Casa de Retiro evine manifestonuz diyebilir misiniz?

- İcat edildikten sonra manifesto oldu. Evet, daha sonra orada ortaya çıkan fikirleri başka projelerde kullandım - araziyi yalıtım malzemesi olarak da kullandığım Fukuoka da dahil ve arazinin% 100'ünü bina yamasından şehre, çatıyı kaplayarak geri verdim. Çok pratik ve çevre dostudur. Casa de Retiro, manzaranın bir parçası gibi görünmek için yapılmış, ancak tamamen üstüne inşa edilmiş ve daha sonra üstte ve bazı yan duvarlarda toprakla kaplanmıştır. Ev bir bahçedir ve bahçe sanattır. Bahçe orman değil, değil mi? Bir kişi tarafından yaratılmıştır [gülüyor].

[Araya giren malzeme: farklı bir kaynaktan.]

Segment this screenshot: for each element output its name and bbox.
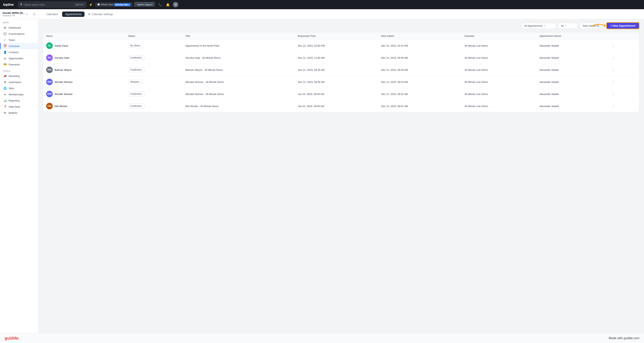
contact-name[interactable]: Batman Wayne <box>55 69 72 71</box>
status-badge[interactable]: Confirmed ▾ <box>128 104 145 108</box>
tab-calendars[interactable]: Calendars <box>43 12 61 17</box>
cell-actions: ⋮ <box>607 88 639 100</box>
row-more-button[interactable]: ⋮ <box>610 79 617 85</box>
sidebar-item-opportunities[interactable]: ◎ Opportunities <box>0 55 38 61</box>
row-more-button[interactable]: ⋮ <box>610 103 617 109</box>
sidebar-item-sites[interactable]: 🌐 Sites <box>0 85 38 91</box>
footer-credit: Made with guidde.com <box>609 336 640 340</box>
status-label: Confirmed <box>130 93 141 95</box>
search-placeholder: Quick search here <box>24 3 45 6</box>
tab-calendar-settings[interactable]: ⚙ Calendar Settings <box>85 12 116 17</box>
status-badge[interactable]: Confirmed ▾ <box>128 56 145 60</box>
tab-appointments[interactable]: Appointments <box>62 12 85 17</box>
row-more-button[interactable]: ⋮ <box>610 55 617 61</box>
status-label: No Show <box>130 44 140 47</box>
row-more-button[interactable]: ⋮ <box>610 67 617 73</box>
sidebar-item-conversations[interactable]: 💬 Conversations <box>0 31 38 37</box>
sidebar-item-label: Mailfold <box>8 111 17 114</box>
cell-requested-time: Jan 24, 2024, 08:00 AM <box>295 88 378 100</box>
status-badge[interactable]: No Show ▾ <box>128 43 144 48</box>
status-badge[interactable]: Confirmed ▾ <box>128 68 145 72</box>
cell-calendar: 30 Minute Live Demo <box>461 52 536 64</box>
sidebar-item-dashboard[interactable]: ⊞ Dashboard <box>0 25 38 31</box>
sidebar-item-marketing[interactable]: 📣 Marketing <box>0 73 38 79</box>
bolt-icon[interactable]: ⚡ <box>89 3 93 7</box>
cell-title: Batman Wayne - 30 Minute Demo <box>182 64 295 76</box>
cell-name: SC Santa Claus <box>43 40 125 52</box>
status-label: Confirmed <box>130 69 141 71</box>
chevron-down-icon-2: ▾ <box>565 25 566 27</box>
filter-appointments-select[interactable]: All Appointments ▾ <box>522 23 556 29</box>
cell-status: Confirmed ▾ <box>125 100 182 112</box>
contact-name[interactable]: Wonder Woman <box>55 81 72 84</box>
reporting-icon: 📊 <box>3 99 7 102</box>
contact-name[interactable]: Wonder Woman <box>55 93 72 96</box>
cell-date-added: Dec 21, 2023, 08:53 AM <box>378 76 462 88</box>
guidde-logo: guidde. <box>4 336 20 341</box>
table-row: EW Elle Woods Confirmed ▾ Elle Woods - 3… <box>43 100 639 112</box>
subheader: Calendars Appointments ⚙ Calendar Settin… <box>38 9 644 19</box>
sidebar-item-label: Conversations <box>8 33 24 35</box>
cell-date-added: Dec 22, 2023, 02:32 PM <box>378 40 462 52</box>
sidebar-item-mailfold[interactable]: ✉ Mailfold <box>0 110 38 116</box>
automation-icon: ⚙ <box>3 81 7 84</box>
row-more-button[interactable]: ⋮ <box>610 43 617 49</box>
sites-icon: 🌐 <box>3 87 7 90</box>
new-appointment-button[interactable]: + New Appointment <box>606 22 640 29</box>
contact-name[interactable]: Santa Claus <box>55 44 68 47</box>
sidebar-item-contacts[interactable]: 👤 Contacts <box>0 49 38 55</box>
table-row: DG Dorothy Gale Confirmed ▾ Dorothy Gale… <box>43 52 639 64</box>
user-avatar[interactable]: U <box>173 2 178 7</box>
marketing-icon: 📣 <box>3 75 7 78</box>
calendar-update-tag: Calendar Upd... <box>114 3 130 6</box>
cell-requested-time: Dec 21, 2023, 11:00 AM <box>295 52 378 64</box>
cell-calendar: 30 Minute Live Demo <box>461 40 536 52</box>
workspace-selector[interactable]: Dunder Mifflin [D... Scranton, PA ▾ ⊟ <box>0 9 38 19</box>
mailfold-icon: ✉ <box>3 111 7 114</box>
filter-all-select[interactable]: All ▾ <box>558 23 578 29</box>
status-badge[interactable]: Confirmed ▾ <box>128 92 145 96</box>
status-label: Confirmed <box>130 105 141 107</box>
status-label: Showed <box>130 81 138 83</box>
contact-avatar: WW <box>46 79 53 85</box>
support-button[interactable]: topline Support <box>134 2 156 7</box>
tools-section-label: Tools <box>0 68 38 73</box>
contact-name[interactable]: Elle Woods <box>55 105 67 108</box>
notifications-icon[interactable]: 🔔 <box>165 2 170 7</box>
status-badge[interactable]: Showed ▾ <box>128 80 142 84</box>
cell-actions: ⋮ <box>607 40 639 52</box>
sidebar-item-scheduler[interactable]: 📅 Scheduler <box>0 43 38 49</box>
col-name: Name <box>43 33 125 40</box>
cell-requested-time: Dec 22, 2023, 03:00 PM <box>295 40 378 52</box>
topnav-actions: 💬 What's New Calendar Upd... topline Sup… <box>95 2 156 7</box>
contact-avatar: SC <box>46 42 53 49</box>
sidebar-item-memberships[interactable]: ♦ Memberships <box>0 91 38 98</box>
cell-name: WW Wonder Woman <box>43 76 125 88</box>
sidebar-item-reporting[interactable]: 📊 Reporting <box>0 98 38 104</box>
search-bar[interactable]: 🔍 Quick search here Ctrl + K <box>18 2 87 8</box>
appointments-table-container: Name Status Title Requested Time Date Ad… <box>38 32 644 333</box>
cell-owner: Alexander Skatell <box>536 64 607 76</box>
sidebar-item-tasks[interactable]: ✓ Tasks <box>0 37 38 43</box>
row-more-button[interactable]: ⋮ <box>610 91 617 97</box>
cell-title: Wonder Woman - 30 Minute Demo <box>182 76 295 88</box>
sidebar-item-helpdesk[interactable]: ❓ Help Desk <box>0 104 38 110</box>
cell-actions: ⋮ <box>607 52 639 64</box>
search-shortcut: Ctrl + K <box>75 3 84 6</box>
whats-new-button[interactable]: 💬 What's New Calendar Upd... <box>95 3 133 7</box>
svg-marker-0 <box>604 24 606 27</box>
layout-icon[interactable]: ⊟ <box>33 12 36 16</box>
phone-icon[interactable]: 📞 <box>158 2 163 7</box>
contact-name[interactable]: Dorothy Gale <box>55 56 70 59</box>
sidebar-item-label: Contacts <box>8 51 18 54</box>
cell-actions: ⋮ <box>607 76 639 88</box>
cell-title: Elle Woods - 30 Minute Demo <box>182 100 295 112</box>
toolbar: All Appointments ▾ All ▾ Date Added (D..… <box>38 19 644 32</box>
chevron-down-icon: ▾ <box>544 25 545 27</box>
sidebar-item-automation[interactable]: ⚙ Automation <box>0 79 38 85</box>
scheduler-icon: 📅 <box>3 45 7 48</box>
sidebar-item-payments[interactable]: 💳 Payments <box>0 61 38 68</box>
cell-calendar: 30 Minute Live Demo <box>461 64 536 76</box>
helpdesk-icon: ❓ <box>3 105 7 108</box>
status-label: Confirmed <box>130 56 141 59</box>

Ars poetica'm gri üzerine yeşil. Mimarimle Doğa ve Mimarinin yakınsama yolunu göstermeye çalışıyorum. Her zaman binalarımın topluma bir şeyler vermesini sağlamaya çalışırım - örneğin, binanın işgal ettiği araziyi telafi etmek için bahçeler şeklinde.

Kendi alıntınızla bitirmek istiyorum: “Her zaman mimarlığın efsane yaratma bir hayal gücü olduğuna inandım. Gerçek mimari, işlevsel ve davranışsal ihtiyaçlar karşılandıktan sonra başlar. Açlık değil, sevgi ve korku - ve bazen basit bir mucize - yaratmamızı sağlayan şey. Mimarın içinde çalıştığı kültürel ve sosyal bağlam sürekli değişiyor, ancak bana göre asıl görevi aynı kalıyor: pragmatik olanı şiirsel biçimde giydirmek."

- Teşekkür. Daha iyi söyleyemezdim! [gülüyor].